● **TASK TO COMPLETE**: Please copy, exactly as they appear below, the lines from the one containing "You are a GUI" through the one containing "Kapslid (118, 548)".

● **PROVIDED MATERIAL**:
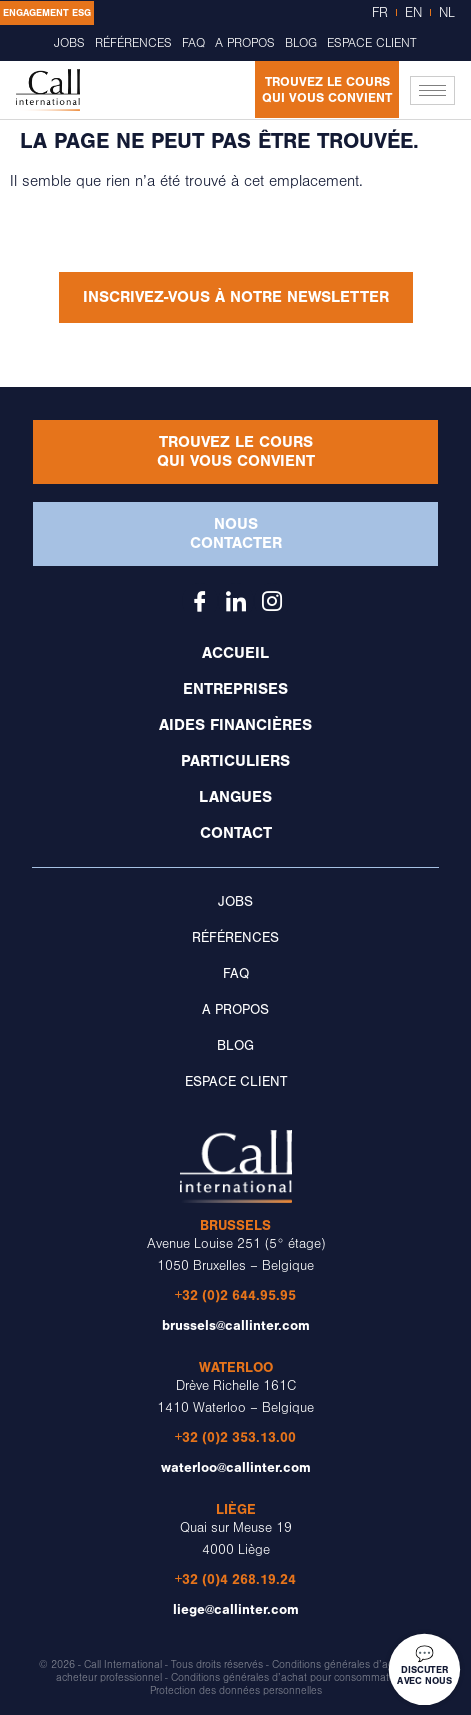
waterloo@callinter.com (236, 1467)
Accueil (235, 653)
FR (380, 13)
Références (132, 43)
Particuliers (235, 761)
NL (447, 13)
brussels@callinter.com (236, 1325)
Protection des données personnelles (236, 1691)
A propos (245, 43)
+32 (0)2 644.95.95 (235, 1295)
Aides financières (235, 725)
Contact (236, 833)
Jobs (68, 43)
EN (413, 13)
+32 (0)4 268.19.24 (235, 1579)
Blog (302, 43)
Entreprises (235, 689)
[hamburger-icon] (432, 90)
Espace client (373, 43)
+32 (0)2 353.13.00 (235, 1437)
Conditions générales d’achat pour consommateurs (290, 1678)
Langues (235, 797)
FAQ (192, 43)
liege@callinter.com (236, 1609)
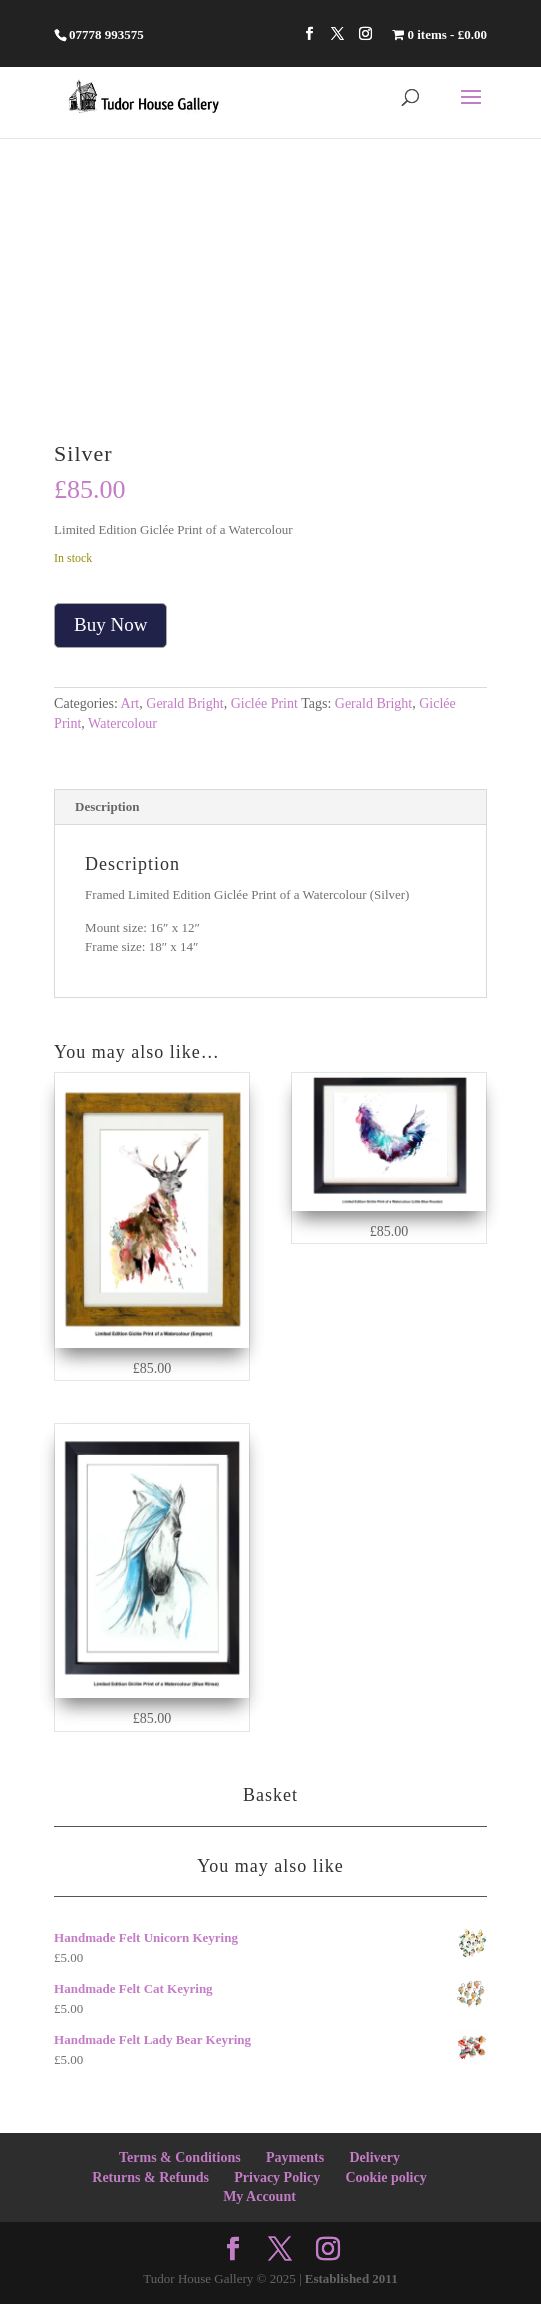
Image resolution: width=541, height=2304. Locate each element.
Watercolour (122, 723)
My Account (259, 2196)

==

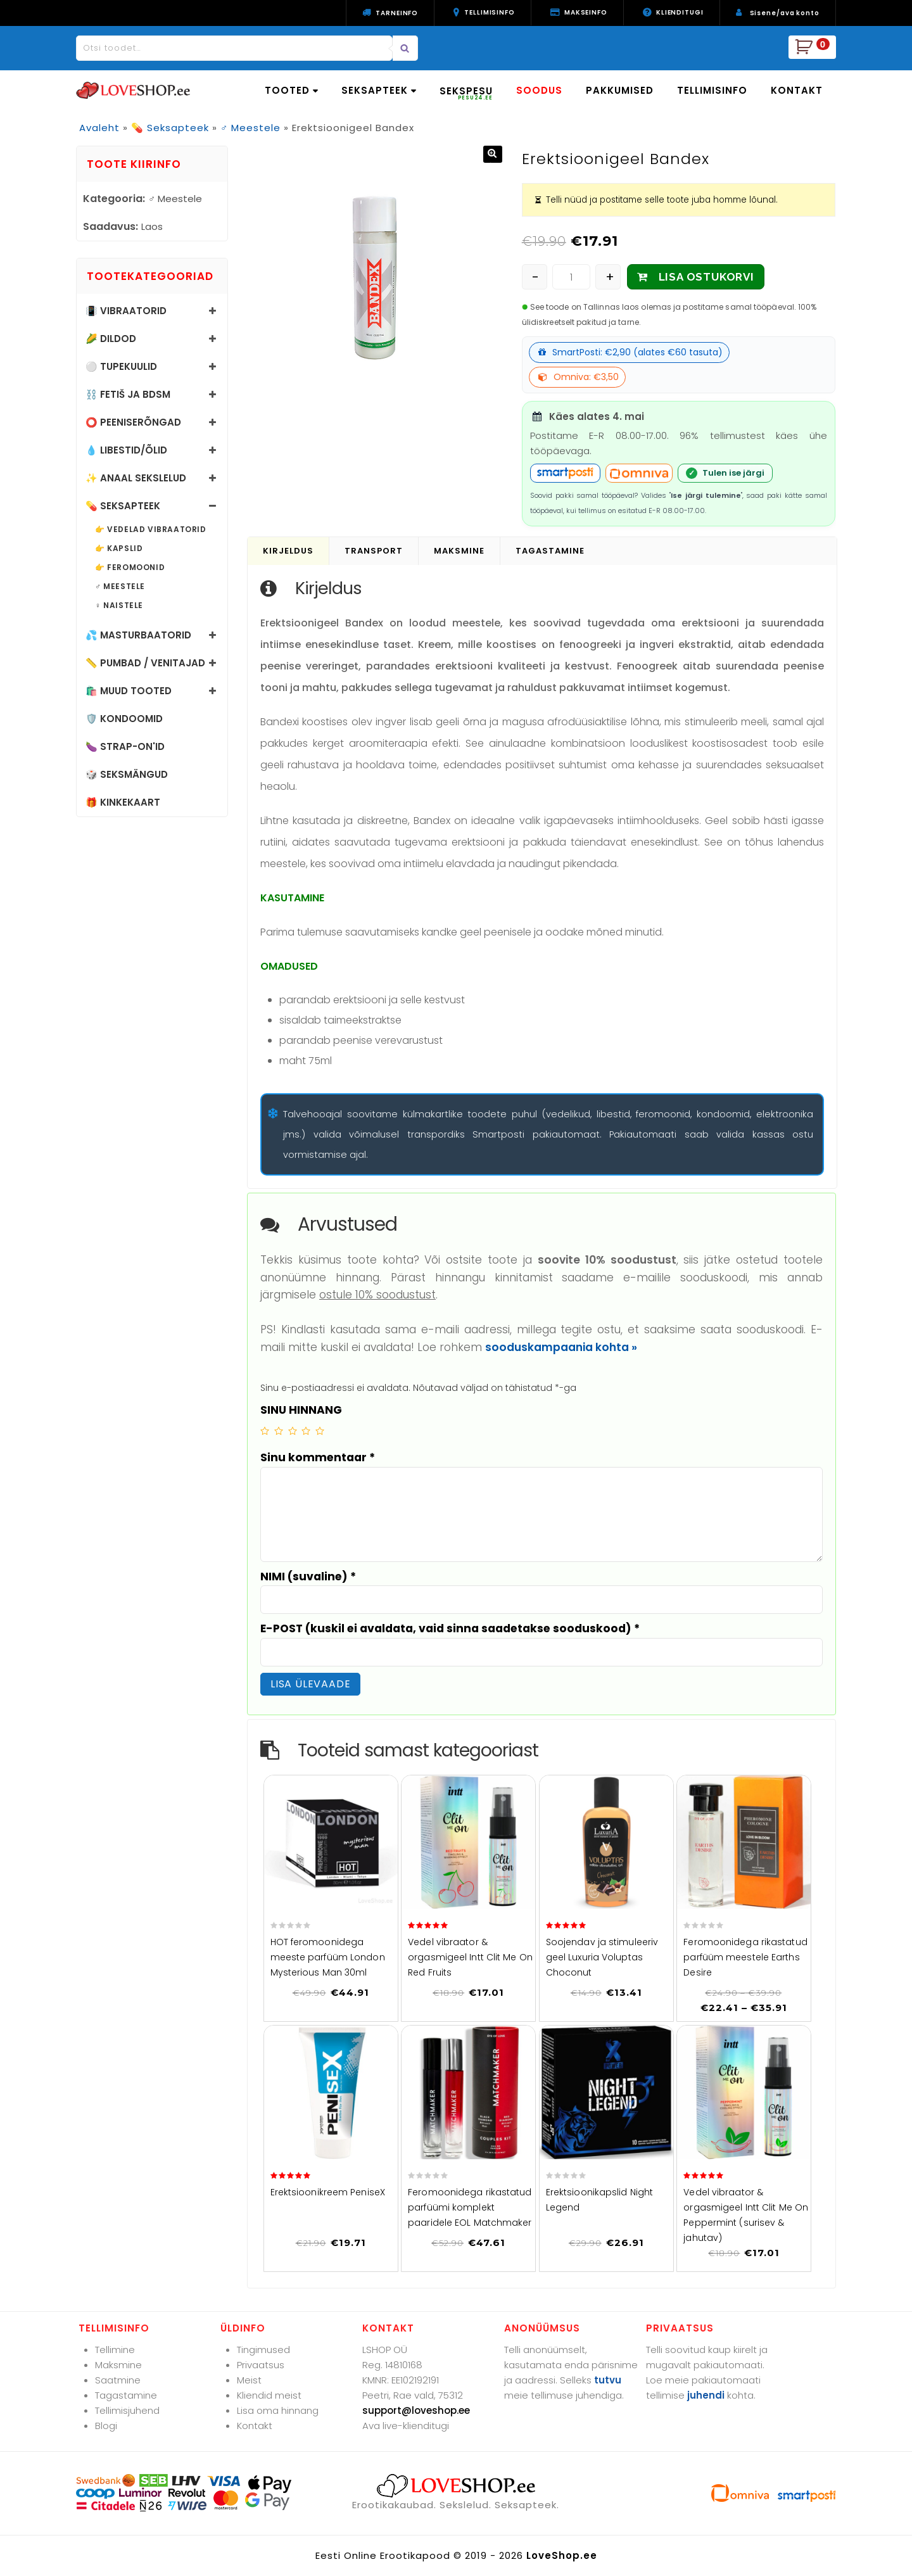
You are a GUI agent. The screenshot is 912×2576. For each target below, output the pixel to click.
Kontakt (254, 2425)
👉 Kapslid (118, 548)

--

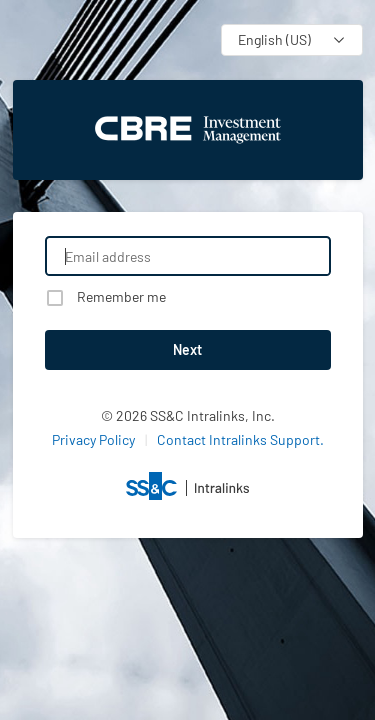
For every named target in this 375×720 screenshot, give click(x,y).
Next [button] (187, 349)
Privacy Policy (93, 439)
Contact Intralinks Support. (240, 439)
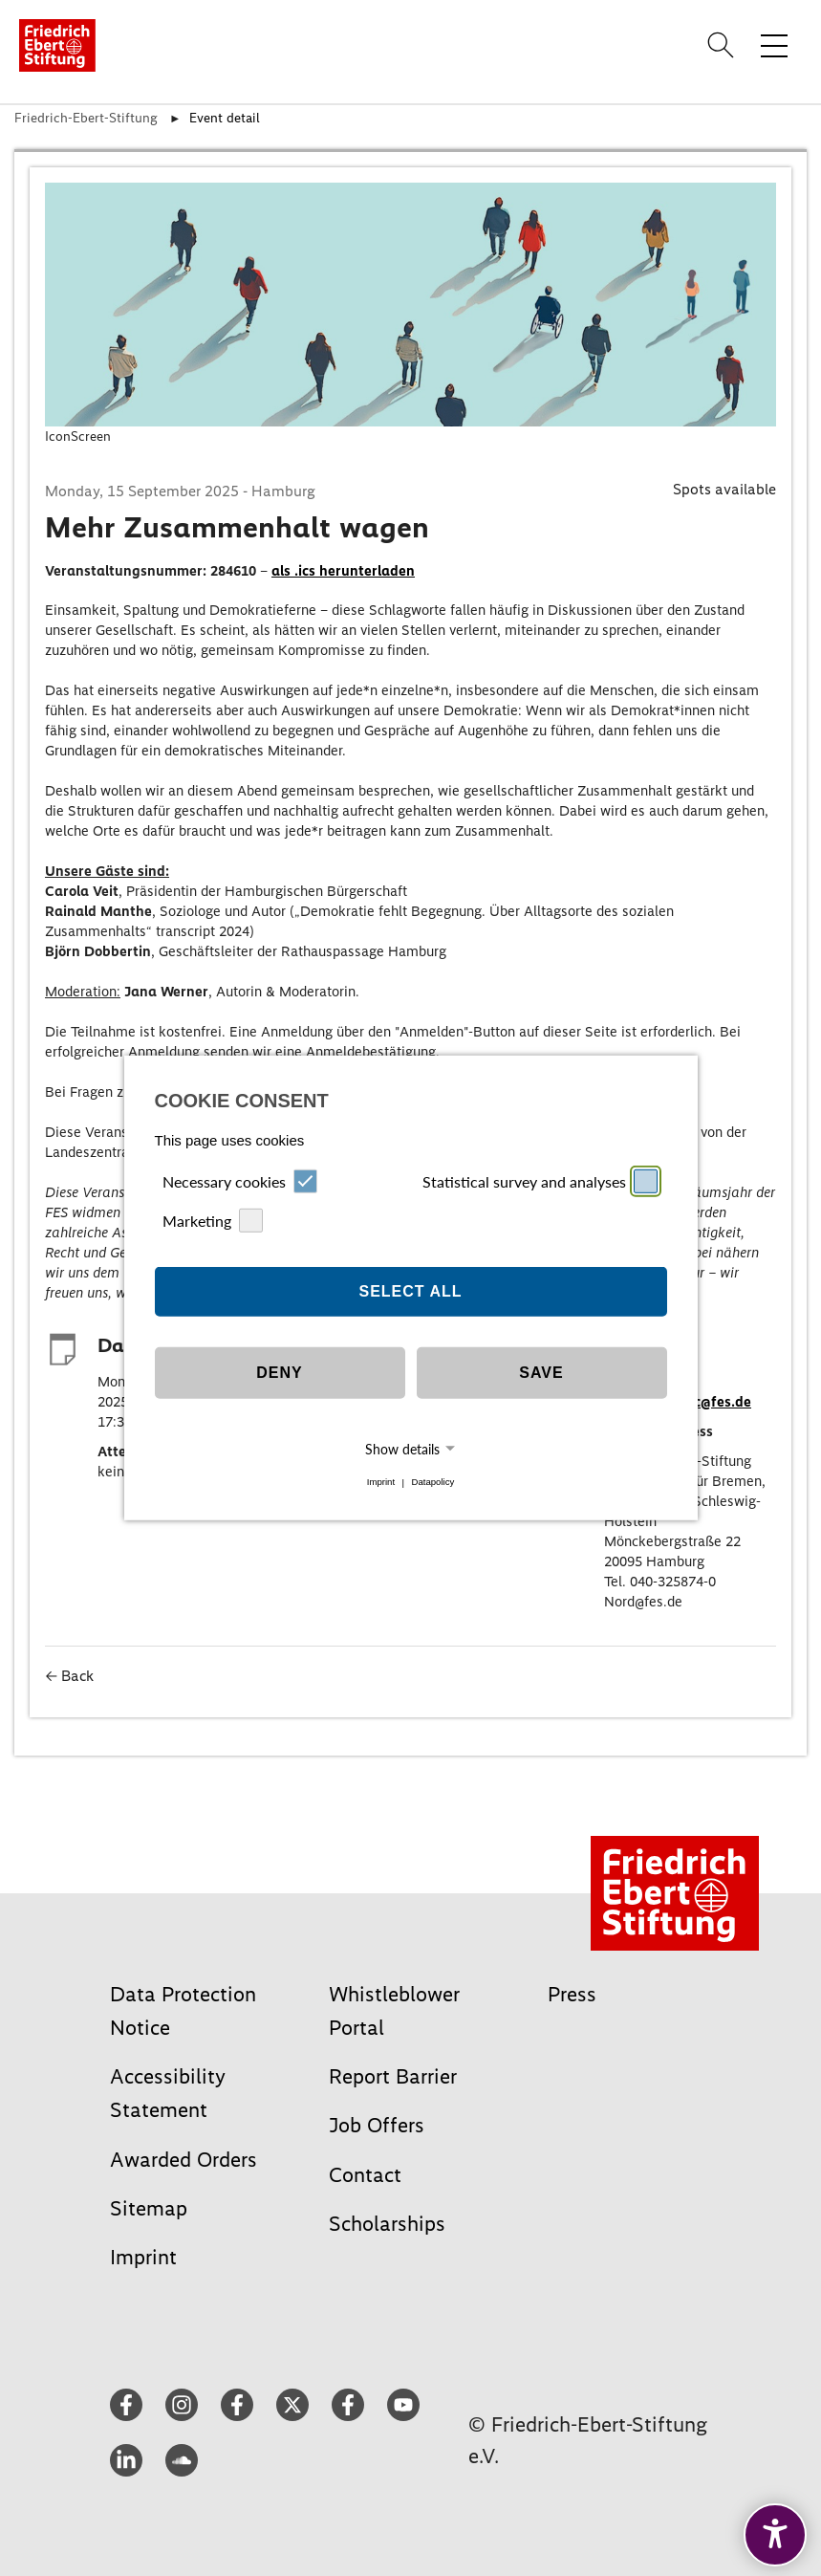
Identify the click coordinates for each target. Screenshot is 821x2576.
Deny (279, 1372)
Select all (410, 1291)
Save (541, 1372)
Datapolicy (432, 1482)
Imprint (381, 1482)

● **COMPLETED EXERCISE**:
You are a GUI agent. The screenshot is 912×2576. For each target below, output the pixel to click.
Kontakt (254, 2425)
👉 Kapslid (118, 548)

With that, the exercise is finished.